2.6.- Da quel che si è detto deriva che nell’espletamento della attività lavorativa in oggetto da parte del D.C. – che, si ripete, appare caso mai meritevole di una sanzione conservativa – non si rinvengono gli estremi della giusta causa di licenziamento, in quanto diversamente da quanto affermato la Corte catanese: a) la valutazione della sua compatibilità con il puntuale recupero della piena idoneità fisica andava effettuato ex post e non ex ante; b) in questa ottica, la regolare ripresa del servizio poteva essere intesa, di per sé, come elemento idoneo a dimostrare la inidoneità dell’attività svolta presso terzi a pregiudicare il recupero delle normali energie psico-fisiche dell’interessato; c) infine, con l’anzidetta valutazione ex post (conforme alla giurisprudenza di questa Corte), anche per l’accertamento dell’elemento psicologico si giunge ad una conclusione parzialmente diversa da quella adottata nella sentenza impugnata.
IV – Conclusioni.
3.- In sintesi, il primo motivo va dichiarato inammissibile e il secondo va accolto, nei sensi suddetti e con assorbimento di ogni altro profilo di censura.

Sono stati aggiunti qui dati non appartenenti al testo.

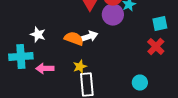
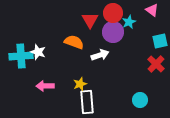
white arrow: (89, 37) -> (100, 55), moved
orange semicircle: (74, 39) -> (74, 42), moved
cyan cross: (21, 57) -> (21, 56), moved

La sentenza impugnata deve essere, quindi, cassata, con rinvio, anche per le spese del presente giudizio di cassazione, alla Corte d’appello di Palermo, che, data l’insussistenza della giusta causa di licenziamento, si limiterà a provvedere in ordine alle domande di condanna proposte dal lavoratore.

P.Q.M.

La Corte dichiara inammissibile il primo motivo di ricorso e accoglie il secondo. Cassa la sentenza impugnata, in relazione al motivo accolto, e rinvia, anche per le spese del presente giudizio di cassazione alla Corte d’appello di Palermo.